(DATASET CONTENT)
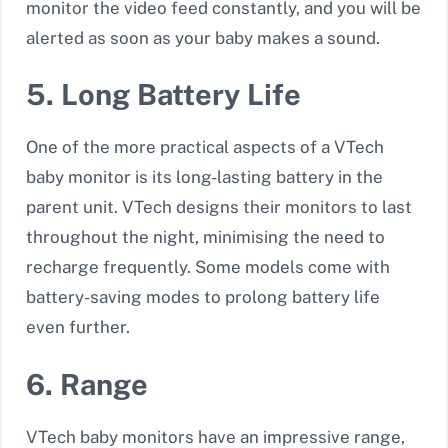
monitor the video feed constantly, and you will be
alerted as soon as your baby makes a sound.
5. Long Battery Life
One of the more practical aspects of a VTech
baby monitor is its
long-lasting battery
in the
parent unit. VTech designs their monitors to last
throughout the night, minimising the need to
recharge frequently. Some models come with
battery-saving modes to prolong battery life
even further.
6. Range
VTech baby monitors have an impressive range,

(BRIEF) Pictures are not part of the copy; transcribe the rest of the data verbatim.

(TASK ANSWER)
monitor the video feed constantly, and you will be
alerted as soon as your baby makes a sound.
5. Long Battery Life
One of the more practical aspects of a VTech
baby monitor is its
long-lasting battery
in the
parent unit. VTech designs their monitors to last
throughout the night, minimising the need to
recharge frequently. Some models come with
battery-saving modes to prolong battery life
even further.
6. Range
VTech baby monitors have an impressive range,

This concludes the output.